The County Fire, which started over the weekend in Northern California, had scorched across 44,500 acres by Monday morning. Fueled by high temperatures, low humidity, and strong winds, the fast-moving blaze was only 3 percent contained as of Monday afternoon. Another fire in Lake County, known as the Pawnee Fire, jumped containment lines Saturday.
“These fires are extremely aggressive and extremely fast moving,” Scott McLean, deputy chief of the California Department of Forestry and Fire Protection, or Cal Fire, told SFGate.com. “It’s not a joke. People need to be prepared.”
Mandatory evacuations in Lake, Napa, and Yolo counties began Sunday as the blaze threatened over 100 structures—mostly homes and cabins. The fire sent smoke and ash across Napa, Sonoma, San Mateo, and San Francisco counties. San Francisco’s skyline was bathed in an ominous orange glow Sunday night, and residents in Sacramento woke Monday morning to find ash settling in their homes or on cars.
The Bay Area and Yolo-Solano Air Quality Management Districts issued smoke advisories urging residents—especially those with respiratory illnesses—to seek shelter and filtered air.
The trouble is, as Pacific Standard and Climate Central’s John Upton wrote in December as the Thomas Fire raged in Southern California, often the most vulnerable residents have no way to get inside:
As with most pollution, the poorest and frailest are the most vulnerable to smoke waves. An Environmental Protection Agency study of emergency room visits linked to a North Carolina wildfire that burned in 2008 showed health risks from PM2.5 increased in the counties with the poorest residents and with the greatest levels of income inequality.

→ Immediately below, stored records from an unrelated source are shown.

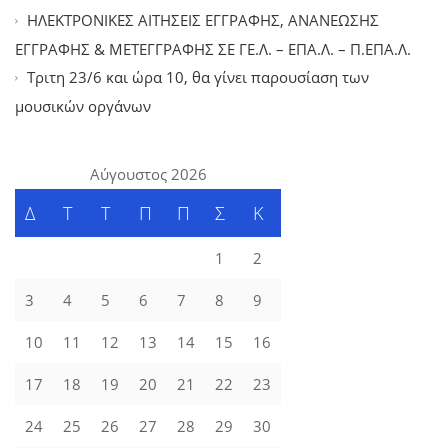
ΗΛΕΚΤΡΟΝΙΚΕΣ ΑΙΤΗΣΕΙΣ ΕΓΓΡΑΦΗΣ, ΑΝΑΝΕΩΣΗΣ
ΕΓΓΡΑΦΗΣ & ΜΕΤΕΓΓΡΑΦΗΣ ΣΕ ΓΕ.Λ. – ΕΠΑ.Λ. – Π.ΕΠΑ.Λ.
Tριτη 23/6 και ώρα 10, θα γίνει παρουσίαση των
μουσικών οργάνων
Αύγουστος 2026
Δ
Τ
Τ
Π
Π
Σ
Κ
1
2
3
4
5
6
7
8
9
10
11
12
13
14
15
16
17
18
19
20
21
22
23
24
25
26
27
28
29
30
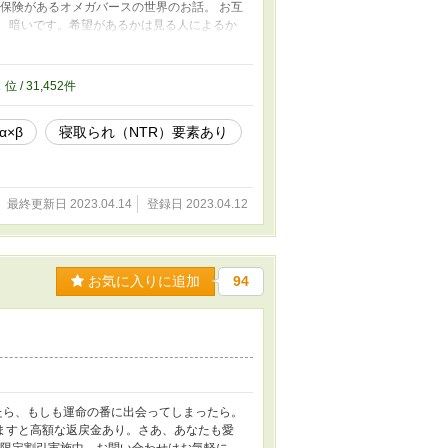
いう架空の保険があるオメガバースの世界のお話。 お互
。 暗いです。希望があるかは見る人によるか
物語。 良かった見てやってください。 オメ
憶削除は筆者の能力では無理ですからね。よく
2
位 / 31,452件
α×β
寝取られ（NTR）要素あり
最終更新日 2023.04.14
登録日 2023.04.12
お気に入りに追加
94
ったら、もしも運命の番に出会ってしまったら。
ますと高額な返戻金あり。さあ、あなたも愛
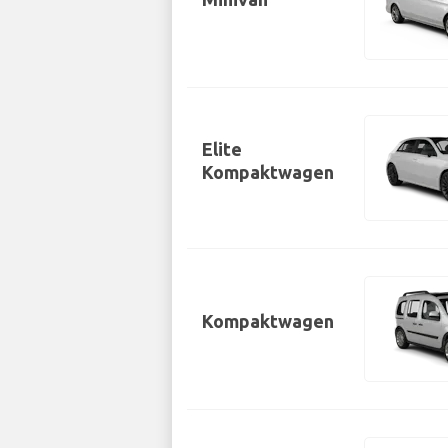
Elite
Kompaktwagen
Kompaktwagen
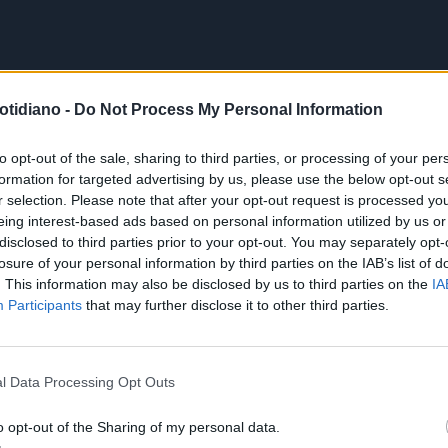
otidiano -
Do Not Process My Personal Information
to opt-out of the sale, sharing to third parties, or processing of your per
formation for targeted advertising by us, please use the below opt-out s
r selection. Please note that after your opt-out request is processed y
eing interest-based ads based on personal information utilized by us or
disclosed to third parties prior to your opt-out. You may separately opt-
losure of your personal information by third parties on the IAB’s list of
. This information may also be disclosed by us to third parties on the
IA
Participants
that may further disclose it to other third parties.
l Data Processing Opt Outs
o opt-out of the Sharing of my personal data.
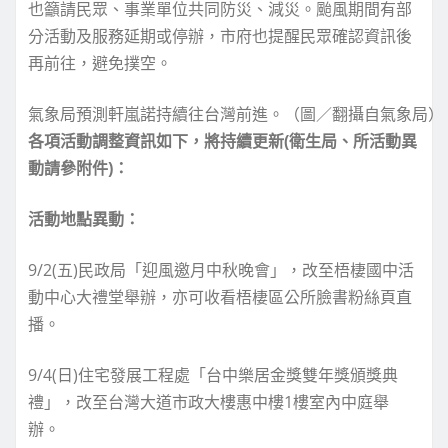
也籲請民眾、事業單位共同防災、減災。颱風期間有部
分活動及服務延期或停辦，市府也提醒民眾確認資訊後
再前往，避免撲空。
氣象局預測軒嵐諾持續往台灣前進。（圖／翻攝自氣象局）
各項活動調整資訊如下，將持續更新(衛生局、所活動異
動請參附件)：
活動地點異動：
9/2(五)民政局「迎風邀月中秋晚會」，改至梧棲國中活
動中心大禮堂舉辦，亦可收看梧棲區公所臉書粉絲頁直
播。
9/4(日)住宅發展工程處「台中樂居金獎雙年獎頒獎典
禮」，改至台灣大道市政大樓惠中樓1樓室內中庭舉
辦。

In California, where a fast-growing population is fueling a housing crisis, officials and non-profits have been working to protect the homeless population, such as by providing masks. Non-profit workers have also been providing masks to farm workers. Homeless people and farm workers can be especially vulnerable because they often have limited access to health care and have trouble sheltering inside when the smoke outside is heavy.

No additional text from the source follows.